# Guppies shrinking and dying



## RSidetrack (Dec 31, 2007)

Help! Some of my guppies have already passed and now I have another one that is doing the same thing.

They start out fine - but their bodies get smaller and smaller, and once they are very small they start sitting at the bottom but still go to the top to eat, etc. Then after a day or two they pass. Any ideas what could be happening and how I can fix it?


----------



## trashion (Aug 24, 2007)

Sounds like internal parasites...


----------



## RSidetrack (Dec 31, 2007)

trashion said:


> Sounds like internal parasites...


Best treatment?


----------



## SueM (Jan 23, 2004)

Metronidazole
Most fish stores carry some form of it. Such as "general cure" You'll have to read the ingredients.
Be careful with the type you choose if you have invertebrates...snails, shrimp etc. As some of the premixed has Copper Sulfate. You will need to remove them first.
Remove the carbon from your filter. 
The best way is to get them to eat it, and since they are still eating, chances are greater, Mix it with a little water & soak the food. 
Also, adding Garlic juice (water not oil) to the food, and directly into the water, will stimulate their appetite and also add with digestion and absorption. 
Good luck, & keep us posted.


----------



## jones57742 (Sep 8, 2007)

RS:

Hopefully Sue's treatment will work but if not and you enjoy guppies, as I do, please do not give up.

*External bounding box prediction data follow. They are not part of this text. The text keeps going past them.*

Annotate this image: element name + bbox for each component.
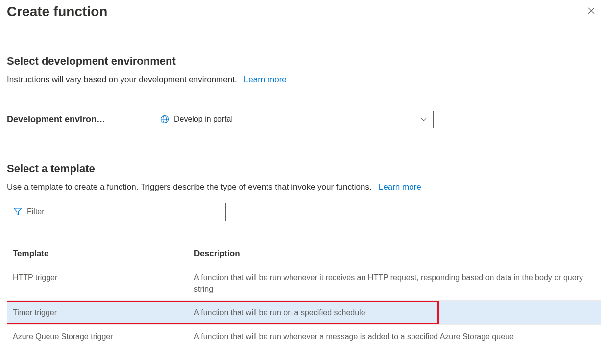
env-desc-text: Instructions will vary based on your dev…	[7, 75, 237, 84]
template-desc-cell: A function that will be run whenever it …	[188, 266, 601, 301]
template-desc-text: Use a template to create a function. Tri…	[7, 182, 372, 192]
template-name-cell: HTTP trigger	[7, 266, 188, 301]
env-section-desc: Instructions will vary based on your dev…	[7, 74, 599, 85]
dev-env-select[interactable]: Develop in portal	[154, 111, 434, 128]
template-table: Template Description HTTP triggerA funct…	[7, 242, 601, 348]
close-icon	[588, 7, 595, 16]
dev-env-value: Develop in portal	[174, 115, 420, 124]
globe-icon	[160, 115, 169, 124]
col-description[interactable]: Description	[188, 242, 601, 266]
col-template[interactable]: Template	[7, 242, 188, 266]
template-learn-more-link[interactable]: Learn more	[379, 182, 421, 192]
svg-marker-5	[14, 208, 22, 215]
table-row[interactable]: HTTP triggerA function that will be run …	[7, 266, 601, 301]
filter-input[interactable]	[27, 207, 219, 216]
template-section-desc: Use a template to create a function. Tri…	[7, 182, 599, 193]
page-title: Create function	[7, 4, 107, 20]
env-learn-more-link[interactable]: Learn more	[244, 75, 287, 84]
filter-icon	[13, 207, 22, 216]
filter-box[interactable]	[7, 203, 226, 221]
dev-env-label: Development environ…	[7, 114, 154, 125]
chevron-down-icon	[420, 116, 427, 123]
template-name-cell: Timer trigger	[7, 301, 188, 324]
template-name-cell: Azure Queue Storage trigger	[7, 324, 188, 348]
env-section-title: Select development environment	[7, 55, 599, 68]
template-desc-cell: A function that will be run whenever a m…	[188, 324, 601, 348]
template-table-container[interactable]: Template Description HTTP triggerA funct…	[7, 242, 601, 364]
template-section-title: Select a template	[7, 162, 599, 175]
close-button[interactable]	[583, 4, 599, 20]
template-desc-cell: A function that will be run on a specifi…	[188, 301, 601, 324]
table-row[interactable]: Azure Queue Storage triggerA function th…	[7, 324, 601, 348]
table-row[interactable]: Timer triggerA function that will be run…	[7, 301, 601, 324]
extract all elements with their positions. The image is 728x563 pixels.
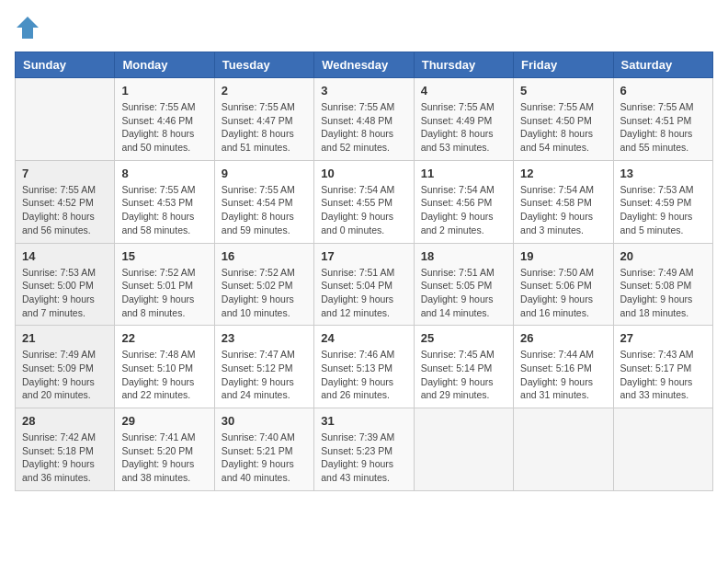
calendar-cell: 17Sunrise: 7:51 AM Sunset: 5:04 PM Dayli… <box>314 243 414 326</box>
day-info: Sunrise: 7:55 AM Sunset: 4:54 PM Dayligh… <box>222 183 307 237</box>
day-number: 12 <box>520 167 606 180</box>
header-monday: Monday <box>115 52 214 78</box>
day-info: Sunrise: 7:48 AM Sunset: 5:10 PM Dayligh… <box>121 348 207 402</box>
calendar-cell <box>414 408 513 491</box>
day-info: Sunrise: 7:52 AM Sunset: 5:02 PM Dayligh… <box>222 266 307 320</box>
day-number: 29 <box>121 414 207 428</box>
calendar-cell: 30Sunrise: 7:40 AM Sunset: 5:21 PM Dayli… <box>214 408 313 491</box>
day-number: 13 <box>620 167 706 180</box>
day-info: Sunrise: 7:52 AM Sunset: 5:01 PM Dayligh… <box>121 266 207 320</box>
day-info: Sunrise: 7:51 AM Sunset: 5:05 PM Dayligh… <box>421 266 506 320</box>
header-tuesday: Tuesday <box>214 52 313 78</box>
day-info: Sunrise: 7:41 AM Sunset: 5:20 PM Dayligh… <box>121 431 207 485</box>
calendar-cell: 6Sunrise: 7:55 AM Sunset: 4:51 PM Daylig… <box>613 78 712 161</box>
calendar-week-3: 14Sunrise: 7:53 AM Sunset: 5:00 PM Dayli… <box>16 243 713 326</box>
calendar-cell: 7Sunrise: 7:55 AM Sunset: 4:52 PM Daylig… <box>16 160 115 243</box>
day-number: 28 <box>22 414 108 428</box>
calendar-cell: 13Sunrise: 7:53 AM Sunset: 4:59 PM Dayli… <box>613 160 712 243</box>
calendar-cell: 15Sunrise: 7:52 AM Sunset: 5:01 PM Dayli… <box>115 243 214 326</box>
day-number: 18 <box>421 249 506 263</box>
calendar-cell: 25Sunrise: 7:45 AM Sunset: 5:14 PM Dayli… <box>414 326 513 408</box>
calendar-cell: 2Sunrise: 7:55 AM Sunset: 4:47 PM Daylig… <box>214 78 313 161</box>
day-number: 10 <box>321 167 406 180</box>
calendar-cell <box>514 408 613 491</box>
calendar-cell: 10Sunrise: 7:54 AM Sunset: 4:55 PM Dayli… <box>314 160 414 243</box>
logo-icon <box>15 15 40 40</box>
calendar-cell: 29Sunrise: 7:41 AM Sunset: 5:20 PM Dayli… <box>115 408 214 491</box>
day-number: 3 <box>321 84 406 98</box>
day-number: 30 <box>222 414 307 428</box>
page-header <box>15 15 713 40</box>
day-info: Sunrise: 7:55 AM Sunset: 4:46 PM Dayligh… <box>121 100 207 155</box>
calendar-cell: 28Sunrise: 7:42 AM Sunset: 5:18 PM Dayli… <box>16 408 115 491</box>
day-number: 17 <box>321 249 406 263</box>
day-number: 1 <box>121 84 207 98</box>
day-number: 27 <box>620 331 706 345</box>
day-number: 19 <box>520 249 606 263</box>
day-number: 20 <box>620 249 706 263</box>
calendar-cell: 23Sunrise: 7:47 AM Sunset: 5:12 PM Dayli… <box>214 326 313 408</box>
calendar-cell: 22Sunrise: 7:48 AM Sunset: 5:10 PM Dayli… <box>115 326 214 408</box>
day-number: 24 <box>321 331 406 345</box>
day-info: Sunrise: 7:55 AM Sunset: 4:49 PM Dayligh… <box>421 100 506 155</box>
day-number: 2 <box>222 84 307 98</box>
day-info: Sunrise: 7:49 AM Sunset: 5:08 PM Dayligh… <box>620 266 706 320</box>
day-info: Sunrise: 7:54 AM Sunset: 4:58 PM Dayligh… <box>520 183 606 237</box>
day-number: 31 <box>321 414 406 428</box>
calendar-week-1: 1Sunrise: 7:55 AM Sunset: 4:46 PM Daylig… <box>16 78 713 161</box>
day-info: Sunrise: 7:54 AM Sunset: 4:55 PM Dayligh… <box>321 183 406 237</box>
day-number: 7 <box>22 167 108 180</box>
calendar-cell: 16Sunrise: 7:52 AM Sunset: 5:02 PM Dayli… <box>214 243 313 326</box>
day-number: 9 <box>222 167 307 180</box>
svg-marker-0 <box>17 17 39 39</box>
day-info: Sunrise: 7:55 AM Sunset: 4:47 PM Dayligh… <box>222 100 307 155</box>
day-number: 22 <box>121 331 207 345</box>
header-friday: Friday <box>514 52 613 78</box>
calendar-cell: 1Sunrise: 7:55 AM Sunset: 4:46 PM Daylig… <box>115 78 214 161</box>
calendar-table: Sunday Monday Tuesday Wednesday Thursday… <box>15 52 713 491</box>
day-info: Sunrise: 7:39 AM Sunset: 5:23 PM Dayligh… <box>321 431 406 485</box>
calendar-cell: 24Sunrise: 7:46 AM Sunset: 5:13 PM Dayli… <box>314 326 414 408</box>
day-number: 8 <box>121 167 207 180</box>
calendar-cell: 12Sunrise: 7:54 AM Sunset: 4:58 PM Dayli… <box>514 160 613 243</box>
calendar-cell: 20Sunrise: 7:49 AM Sunset: 5:08 PM Dayli… <box>613 243 712 326</box>
calendar-cell: 3Sunrise: 7:55 AM Sunset: 4:48 PM Daylig… <box>314 78 414 161</box>
day-info: Sunrise: 7:55 AM Sunset: 4:51 PM Dayligh… <box>620 100 706 155</box>
day-number: 5 <box>520 84 606 98</box>
calendar-cell: 5Sunrise: 7:55 AM Sunset: 4:50 PM Daylig… <box>514 78 613 161</box>
day-info: Sunrise: 7:55 AM Sunset: 4:48 PM Dayligh… <box>321 100 406 155</box>
day-info: Sunrise: 7:42 AM Sunset: 5:18 PM Dayligh… <box>22 431 108 485</box>
day-info: Sunrise: 7:55 AM Sunset: 4:52 PM Dayligh… <box>22 183 108 237</box>
day-info: Sunrise: 7:47 AM Sunset: 5:12 PM Dayligh… <box>222 348 307 402</box>
day-info: Sunrise: 7:54 AM Sunset: 4:56 PM Dayligh… <box>421 183 506 237</box>
calendar-cell: 31Sunrise: 7:39 AM Sunset: 5:23 PM Dayli… <box>314 408 414 491</box>
calendar-cell: 14Sunrise: 7:53 AM Sunset: 5:00 PM Dayli… <box>16 243 115 326</box>
calendar-header: Sunday Monday Tuesday Wednesday Thursday… <box>16 52 713 78</box>
day-number: 15 <box>121 249 207 263</box>
day-info: Sunrise: 7:44 AM Sunset: 5:16 PM Dayligh… <box>520 348 606 402</box>
day-info: Sunrise: 7:53 AM Sunset: 4:59 PM Dayligh… <box>620 183 706 237</box>
calendar-cell: 21Sunrise: 7:49 AM Sunset: 5:09 PM Dayli… <box>16 326 115 408</box>
calendar-body: 1Sunrise: 7:55 AM Sunset: 4:46 PM Daylig… <box>16 78 713 491</box>
calendar-week-5: 28Sunrise: 7:42 AM Sunset: 5:18 PM Dayli… <box>16 408 713 491</box>
header-sunday: Sunday <box>16 52 115 78</box>
day-info: Sunrise: 7:55 AM Sunset: 4:53 PM Dayligh… <box>121 183 207 237</box>
day-number: 4 <box>421 84 506 98</box>
calendar-cell: 19Sunrise: 7:50 AM Sunset: 5:06 PM Dayli… <box>514 243 613 326</box>
calendar-week-2: 7Sunrise: 7:55 AM Sunset: 4:52 PM Daylig… <box>16 160 713 243</box>
day-info: Sunrise: 7:40 AM Sunset: 5:21 PM Dayligh… <box>222 431 307 485</box>
header-wednesday: Wednesday <box>314 52 414 78</box>
logo <box>15 15 46 40</box>
calendar-cell: 11Sunrise: 7:54 AM Sunset: 4:56 PM Dayli… <box>414 160 513 243</box>
calendar-cell: 18Sunrise: 7:51 AM Sunset: 5:05 PM Dayli… <box>414 243 513 326</box>
day-info: Sunrise: 7:53 AM Sunset: 5:00 PM Dayligh… <box>22 266 108 320</box>
day-number: 16 <box>222 249 307 263</box>
day-number: 21 <box>22 331 108 345</box>
calendar-cell: 26Sunrise: 7:44 AM Sunset: 5:16 PM Dayli… <box>514 326 613 408</box>
day-info: Sunrise: 7:51 AM Sunset: 5:04 PM Dayligh… <box>321 266 406 320</box>
day-number: 6 <box>620 84 706 98</box>
day-number: 23 <box>222 331 307 345</box>
day-number: 11 <box>421 167 506 180</box>
day-info: Sunrise: 7:49 AM Sunset: 5:09 PM Dayligh… <box>22 348 108 402</box>
calendar-cell: 8Sunrise: 7:55 AM Sunset: 4:53 PM Daylig… <box>115 160 214 243</box>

It seems like some people can go a PetCo, purchase a 24" high hex tank which has a hood and rudimentary filtration, purchase a few plants and several guppies, throw the guppies and plants into the tank and three months later have guppies swimming around everywhere without having any knowledge of what a WC is.

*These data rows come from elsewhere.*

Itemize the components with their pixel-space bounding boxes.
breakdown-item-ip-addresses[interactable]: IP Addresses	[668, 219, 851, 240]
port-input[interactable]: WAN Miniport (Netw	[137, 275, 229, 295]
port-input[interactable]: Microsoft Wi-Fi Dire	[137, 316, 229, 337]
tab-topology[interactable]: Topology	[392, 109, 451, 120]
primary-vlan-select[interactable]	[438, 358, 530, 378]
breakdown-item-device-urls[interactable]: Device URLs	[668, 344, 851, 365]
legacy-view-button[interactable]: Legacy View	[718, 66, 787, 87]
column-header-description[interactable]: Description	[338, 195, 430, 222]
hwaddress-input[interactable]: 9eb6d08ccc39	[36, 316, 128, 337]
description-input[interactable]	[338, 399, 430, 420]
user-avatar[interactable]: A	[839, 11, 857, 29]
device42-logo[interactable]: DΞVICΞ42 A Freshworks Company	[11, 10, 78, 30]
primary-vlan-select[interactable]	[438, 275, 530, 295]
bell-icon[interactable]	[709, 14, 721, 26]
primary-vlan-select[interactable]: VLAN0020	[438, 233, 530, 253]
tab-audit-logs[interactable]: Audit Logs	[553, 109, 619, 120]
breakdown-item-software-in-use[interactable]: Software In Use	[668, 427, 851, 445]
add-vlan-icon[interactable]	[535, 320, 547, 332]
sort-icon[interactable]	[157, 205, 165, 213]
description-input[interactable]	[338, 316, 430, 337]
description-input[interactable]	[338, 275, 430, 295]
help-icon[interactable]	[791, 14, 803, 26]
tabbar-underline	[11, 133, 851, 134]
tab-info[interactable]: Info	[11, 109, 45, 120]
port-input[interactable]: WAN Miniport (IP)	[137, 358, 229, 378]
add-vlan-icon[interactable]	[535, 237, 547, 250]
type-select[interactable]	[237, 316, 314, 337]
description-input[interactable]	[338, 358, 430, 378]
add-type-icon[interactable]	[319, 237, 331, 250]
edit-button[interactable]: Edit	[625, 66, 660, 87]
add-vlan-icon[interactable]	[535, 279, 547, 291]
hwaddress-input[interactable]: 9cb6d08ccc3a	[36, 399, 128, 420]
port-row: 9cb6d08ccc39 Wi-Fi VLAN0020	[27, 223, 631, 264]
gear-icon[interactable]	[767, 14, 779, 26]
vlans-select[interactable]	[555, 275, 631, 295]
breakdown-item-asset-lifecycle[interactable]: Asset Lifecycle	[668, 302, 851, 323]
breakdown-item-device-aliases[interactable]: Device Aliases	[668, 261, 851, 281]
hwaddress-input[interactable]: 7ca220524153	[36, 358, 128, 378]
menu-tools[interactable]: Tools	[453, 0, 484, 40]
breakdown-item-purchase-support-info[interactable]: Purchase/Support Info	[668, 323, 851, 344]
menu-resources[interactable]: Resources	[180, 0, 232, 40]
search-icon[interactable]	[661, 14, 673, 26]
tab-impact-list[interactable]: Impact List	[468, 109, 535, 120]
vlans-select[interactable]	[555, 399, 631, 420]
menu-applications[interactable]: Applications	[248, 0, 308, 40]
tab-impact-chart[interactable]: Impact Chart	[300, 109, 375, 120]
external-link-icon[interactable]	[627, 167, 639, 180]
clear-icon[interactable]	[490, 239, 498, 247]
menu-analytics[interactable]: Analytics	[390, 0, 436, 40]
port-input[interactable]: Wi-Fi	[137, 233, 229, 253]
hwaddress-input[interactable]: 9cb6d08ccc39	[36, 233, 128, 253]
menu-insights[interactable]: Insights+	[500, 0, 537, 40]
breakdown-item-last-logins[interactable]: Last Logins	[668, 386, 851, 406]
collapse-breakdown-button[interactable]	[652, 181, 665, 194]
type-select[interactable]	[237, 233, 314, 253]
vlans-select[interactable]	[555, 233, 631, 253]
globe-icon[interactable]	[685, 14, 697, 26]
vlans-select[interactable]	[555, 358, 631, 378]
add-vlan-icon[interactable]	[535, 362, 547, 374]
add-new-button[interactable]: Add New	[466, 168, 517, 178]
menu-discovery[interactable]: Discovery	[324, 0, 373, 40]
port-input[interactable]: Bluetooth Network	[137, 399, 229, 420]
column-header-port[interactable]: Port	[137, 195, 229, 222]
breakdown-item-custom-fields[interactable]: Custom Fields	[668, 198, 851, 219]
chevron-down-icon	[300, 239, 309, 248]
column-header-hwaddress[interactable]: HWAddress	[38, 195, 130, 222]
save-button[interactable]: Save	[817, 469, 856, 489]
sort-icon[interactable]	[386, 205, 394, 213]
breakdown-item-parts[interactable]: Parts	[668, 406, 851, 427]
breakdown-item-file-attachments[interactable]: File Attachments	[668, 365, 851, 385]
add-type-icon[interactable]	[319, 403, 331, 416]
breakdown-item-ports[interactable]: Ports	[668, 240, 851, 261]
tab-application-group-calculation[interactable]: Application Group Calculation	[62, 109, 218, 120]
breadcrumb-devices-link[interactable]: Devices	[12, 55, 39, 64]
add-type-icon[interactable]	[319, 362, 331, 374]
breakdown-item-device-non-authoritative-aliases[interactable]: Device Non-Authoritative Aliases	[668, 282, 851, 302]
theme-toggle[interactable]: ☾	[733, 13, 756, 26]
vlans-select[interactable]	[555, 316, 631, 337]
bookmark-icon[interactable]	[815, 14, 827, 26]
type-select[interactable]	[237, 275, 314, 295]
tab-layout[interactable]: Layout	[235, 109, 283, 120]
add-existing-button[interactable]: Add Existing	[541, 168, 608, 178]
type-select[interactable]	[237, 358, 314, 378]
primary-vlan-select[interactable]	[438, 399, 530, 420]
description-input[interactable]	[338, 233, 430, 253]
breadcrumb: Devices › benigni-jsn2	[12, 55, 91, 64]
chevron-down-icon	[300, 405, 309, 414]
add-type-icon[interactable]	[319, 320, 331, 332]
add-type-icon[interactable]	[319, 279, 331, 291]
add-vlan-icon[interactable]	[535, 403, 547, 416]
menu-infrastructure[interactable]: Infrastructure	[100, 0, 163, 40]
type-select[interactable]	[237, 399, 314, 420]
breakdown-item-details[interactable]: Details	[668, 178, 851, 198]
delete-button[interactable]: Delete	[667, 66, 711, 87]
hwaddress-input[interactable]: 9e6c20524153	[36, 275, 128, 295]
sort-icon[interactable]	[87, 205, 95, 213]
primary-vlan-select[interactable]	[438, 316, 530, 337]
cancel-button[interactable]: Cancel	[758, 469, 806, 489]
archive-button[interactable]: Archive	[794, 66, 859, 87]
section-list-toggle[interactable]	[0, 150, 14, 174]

Whereas Ron could not only not get the very high end show guppies to live but also not PetCo guppies in pristine water conditions.

What has worked for me is purchasing fry, placing them in a 5G hex, doing 90% daily WC's from my tank and raising them prior to putting them in my main tank.

TR


----------



## RSidetrack (Dec 31, 2007)

Treatment isn't working - I have lost two oto cats now and four guppies and I have another one shrinking. I have seen parasite cure tablets, do these work? Could it be anything else? I can't do much for the oto cats with feeding since they typically just eat the algae off the glass


----------



## Obsidian (May 20, 2007)

The oto cats might not make it regardless, they are touchy. I am not sure if the tablets will work as my personal experience is that I get to them too late and nothing has helped. I have heard good things about the tablets though, so they are certainly worth a try. I have also heard great things about the use of garlic while using medicated foods.


----------



## jones57742 (Sep 8, 2007)

RSidetrack said:


> Treatment isn't working - I have lost two oto cats now and four guppies and I have another one shrinking. I have seen parasite cure tablets, do these work? Could it be anything else? I can't do much for the oto cats with feeding since they typically just eat the algae off the glass


RS:

I am only saying what I would do (ie. it may not work).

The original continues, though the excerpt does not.